Meski sudah dipanggil beberapa kali, kata Yosmar, MN tidak pernah datang untuk memenuhi panggilan tim pemeriksa. Ia menyebut bahwa kini MN kembali dipanggil untuk diperiksa atas dugaan pelanggaran disiplin berat.
Yosmar menegaskan bahwa Pemkab Pasaman Barat berkomitmen menegakkan disiplin ASN secara profesional, objektif, transparan, dan tanpa pandang bulu. Ia menyebut bahwa setiap pelanggaran disiplin diproses sesuai dengan mekanisme hukum administrasi dengan tetap menjunjung tinggi prinsip keadilan, akuntabilitas, dan kepastian hukum.
Sebelumnya diberitakan bahwa seorang PNS berinisial MN yang berdinas di Satpol PP dan Pemadam Kebakaran (Damkar) Pasaman Barat tetap menerima gaji dan TPP meski tidak masuk kerja tiga tahun.
Hal itu merupakan salah satu temuan BPK dalam Laporan Hasil Pemeriksaan atas Sistem Pengendalian Intern dan Kepatuhan terhadap Ketentuan Peraturan Perundang-undangan Pemkab Pasaman Barat Tahun 2025. Laporan tersebut diterbitkan pada Mei 2026.
BPK mengetahui hal itu setelah memeriksa dokumen daftar hadir pegawai, amprah gaji, dan pembayaran TPP.

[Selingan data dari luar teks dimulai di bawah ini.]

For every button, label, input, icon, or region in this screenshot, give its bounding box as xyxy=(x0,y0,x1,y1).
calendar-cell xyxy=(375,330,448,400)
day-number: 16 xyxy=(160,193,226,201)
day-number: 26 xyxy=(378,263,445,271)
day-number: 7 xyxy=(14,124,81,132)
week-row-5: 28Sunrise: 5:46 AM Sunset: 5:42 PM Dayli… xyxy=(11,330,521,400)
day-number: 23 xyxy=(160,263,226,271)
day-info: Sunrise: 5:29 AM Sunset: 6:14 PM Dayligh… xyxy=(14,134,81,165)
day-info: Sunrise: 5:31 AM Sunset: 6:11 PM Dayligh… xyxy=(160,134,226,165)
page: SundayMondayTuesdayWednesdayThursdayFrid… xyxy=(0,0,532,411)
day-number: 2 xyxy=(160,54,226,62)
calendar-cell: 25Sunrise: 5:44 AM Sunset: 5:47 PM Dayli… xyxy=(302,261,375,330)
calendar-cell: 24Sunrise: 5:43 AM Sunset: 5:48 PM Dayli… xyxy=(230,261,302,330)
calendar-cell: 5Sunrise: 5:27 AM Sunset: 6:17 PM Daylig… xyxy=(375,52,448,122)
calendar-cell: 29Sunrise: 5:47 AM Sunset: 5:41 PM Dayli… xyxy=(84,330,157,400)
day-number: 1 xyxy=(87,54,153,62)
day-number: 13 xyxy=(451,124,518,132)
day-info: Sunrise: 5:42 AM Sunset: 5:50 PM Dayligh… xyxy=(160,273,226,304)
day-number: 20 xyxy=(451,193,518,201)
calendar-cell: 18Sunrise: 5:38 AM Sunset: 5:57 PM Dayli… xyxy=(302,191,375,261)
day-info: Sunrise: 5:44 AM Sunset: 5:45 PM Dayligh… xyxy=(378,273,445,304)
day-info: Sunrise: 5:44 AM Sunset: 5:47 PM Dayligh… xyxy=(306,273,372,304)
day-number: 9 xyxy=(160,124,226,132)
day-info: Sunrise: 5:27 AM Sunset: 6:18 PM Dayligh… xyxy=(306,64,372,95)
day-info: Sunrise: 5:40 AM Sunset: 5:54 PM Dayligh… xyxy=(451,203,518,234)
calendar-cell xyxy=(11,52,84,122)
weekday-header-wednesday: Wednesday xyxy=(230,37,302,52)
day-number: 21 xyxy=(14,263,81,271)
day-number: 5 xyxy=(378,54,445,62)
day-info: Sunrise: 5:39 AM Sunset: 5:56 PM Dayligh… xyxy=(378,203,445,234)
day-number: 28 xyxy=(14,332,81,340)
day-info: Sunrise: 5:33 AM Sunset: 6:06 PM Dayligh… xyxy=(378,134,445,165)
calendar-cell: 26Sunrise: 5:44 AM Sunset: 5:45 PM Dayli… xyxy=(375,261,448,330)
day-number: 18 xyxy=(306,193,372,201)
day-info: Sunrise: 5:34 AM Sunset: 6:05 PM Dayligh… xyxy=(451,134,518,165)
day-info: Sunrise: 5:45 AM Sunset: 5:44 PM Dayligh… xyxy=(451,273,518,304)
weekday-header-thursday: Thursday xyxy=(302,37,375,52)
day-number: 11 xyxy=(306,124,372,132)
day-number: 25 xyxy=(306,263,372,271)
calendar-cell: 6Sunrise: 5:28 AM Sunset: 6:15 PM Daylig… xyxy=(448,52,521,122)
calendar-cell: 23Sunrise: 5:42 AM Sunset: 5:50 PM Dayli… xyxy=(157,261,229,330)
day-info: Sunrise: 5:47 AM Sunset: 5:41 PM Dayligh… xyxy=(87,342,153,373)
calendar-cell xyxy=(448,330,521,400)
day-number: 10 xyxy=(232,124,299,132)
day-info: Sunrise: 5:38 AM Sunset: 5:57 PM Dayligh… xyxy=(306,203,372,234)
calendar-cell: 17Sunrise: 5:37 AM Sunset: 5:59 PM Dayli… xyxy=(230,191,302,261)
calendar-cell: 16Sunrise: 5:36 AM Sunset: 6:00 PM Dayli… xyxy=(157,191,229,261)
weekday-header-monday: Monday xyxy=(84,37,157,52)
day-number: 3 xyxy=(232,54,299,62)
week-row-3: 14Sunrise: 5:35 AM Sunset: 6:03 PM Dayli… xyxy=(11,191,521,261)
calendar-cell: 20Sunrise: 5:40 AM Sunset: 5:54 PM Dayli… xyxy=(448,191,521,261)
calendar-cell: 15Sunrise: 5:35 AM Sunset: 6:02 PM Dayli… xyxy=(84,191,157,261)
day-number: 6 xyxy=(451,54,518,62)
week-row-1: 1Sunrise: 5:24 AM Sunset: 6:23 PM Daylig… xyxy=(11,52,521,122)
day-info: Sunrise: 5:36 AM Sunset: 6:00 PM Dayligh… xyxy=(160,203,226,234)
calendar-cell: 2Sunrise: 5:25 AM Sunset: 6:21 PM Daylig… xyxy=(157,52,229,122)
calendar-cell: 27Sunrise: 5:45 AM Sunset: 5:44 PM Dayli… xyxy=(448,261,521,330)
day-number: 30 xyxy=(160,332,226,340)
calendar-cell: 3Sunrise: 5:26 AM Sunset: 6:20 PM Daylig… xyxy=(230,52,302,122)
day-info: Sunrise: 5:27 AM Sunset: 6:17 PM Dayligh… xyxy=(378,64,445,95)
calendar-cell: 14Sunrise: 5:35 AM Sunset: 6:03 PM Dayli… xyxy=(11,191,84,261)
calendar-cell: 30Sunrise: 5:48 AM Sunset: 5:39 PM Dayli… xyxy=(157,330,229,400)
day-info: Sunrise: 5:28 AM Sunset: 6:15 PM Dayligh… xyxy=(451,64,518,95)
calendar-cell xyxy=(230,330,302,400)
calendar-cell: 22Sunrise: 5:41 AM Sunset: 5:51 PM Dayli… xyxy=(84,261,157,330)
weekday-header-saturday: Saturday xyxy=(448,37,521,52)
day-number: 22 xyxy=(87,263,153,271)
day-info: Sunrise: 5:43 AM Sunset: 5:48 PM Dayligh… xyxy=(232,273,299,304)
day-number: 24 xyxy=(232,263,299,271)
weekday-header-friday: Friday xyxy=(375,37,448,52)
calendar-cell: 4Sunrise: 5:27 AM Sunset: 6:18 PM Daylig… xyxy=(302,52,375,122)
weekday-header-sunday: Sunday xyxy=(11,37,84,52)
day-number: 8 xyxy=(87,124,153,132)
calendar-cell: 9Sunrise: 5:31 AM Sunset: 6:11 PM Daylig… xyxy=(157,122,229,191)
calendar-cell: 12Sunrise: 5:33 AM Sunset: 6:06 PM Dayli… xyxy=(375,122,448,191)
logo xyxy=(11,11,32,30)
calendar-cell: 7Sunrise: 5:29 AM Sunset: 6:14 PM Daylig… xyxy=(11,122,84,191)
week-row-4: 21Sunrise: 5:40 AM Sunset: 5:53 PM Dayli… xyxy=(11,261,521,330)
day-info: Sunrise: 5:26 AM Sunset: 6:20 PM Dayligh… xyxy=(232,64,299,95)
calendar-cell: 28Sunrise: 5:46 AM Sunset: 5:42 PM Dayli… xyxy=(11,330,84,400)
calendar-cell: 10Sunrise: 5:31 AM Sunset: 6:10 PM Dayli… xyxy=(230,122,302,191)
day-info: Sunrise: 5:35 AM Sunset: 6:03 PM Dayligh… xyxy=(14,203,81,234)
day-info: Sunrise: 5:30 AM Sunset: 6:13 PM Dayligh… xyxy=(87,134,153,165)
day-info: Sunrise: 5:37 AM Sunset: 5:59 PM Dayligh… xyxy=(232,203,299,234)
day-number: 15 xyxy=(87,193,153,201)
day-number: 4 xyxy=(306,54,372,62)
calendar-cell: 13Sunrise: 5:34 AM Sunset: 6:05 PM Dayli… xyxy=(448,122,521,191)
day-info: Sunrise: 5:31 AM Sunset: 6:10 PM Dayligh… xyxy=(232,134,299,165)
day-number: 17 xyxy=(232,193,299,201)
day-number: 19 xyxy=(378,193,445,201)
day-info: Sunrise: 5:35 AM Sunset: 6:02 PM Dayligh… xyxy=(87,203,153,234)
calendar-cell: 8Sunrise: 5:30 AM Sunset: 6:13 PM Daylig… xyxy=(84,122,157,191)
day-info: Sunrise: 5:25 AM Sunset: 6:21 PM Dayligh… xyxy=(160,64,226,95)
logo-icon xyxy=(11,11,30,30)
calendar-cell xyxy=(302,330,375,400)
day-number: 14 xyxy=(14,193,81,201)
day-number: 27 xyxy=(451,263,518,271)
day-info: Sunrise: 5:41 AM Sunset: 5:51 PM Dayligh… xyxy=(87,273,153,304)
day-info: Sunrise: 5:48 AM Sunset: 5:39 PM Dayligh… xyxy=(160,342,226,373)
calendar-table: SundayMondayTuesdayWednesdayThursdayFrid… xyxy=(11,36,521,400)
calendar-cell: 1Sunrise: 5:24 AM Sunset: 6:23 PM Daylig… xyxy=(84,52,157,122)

Berdasarkan hasil wawancara BPK dengan Kepala Subbagian Umum dan Kepegawaian Satpol PP dan Damkar Pasaman barat pada 20 April 2026, pegawai tersebut tidak masuk kerja sejak 2023 hingga April 2026.
Dalam laporan itu disebutkan bahwa BKPSDM Pasaman Barat telah melaksanakan sidang kode etik terhadap pegawai itu pada 5 September 2024. Hasilnya, pegawai itu terbukti tidak masuk kerja tanpa alasan yang sah sebanyak 243 hari terhitung dari Januari 2023 sampai Agustus 2024.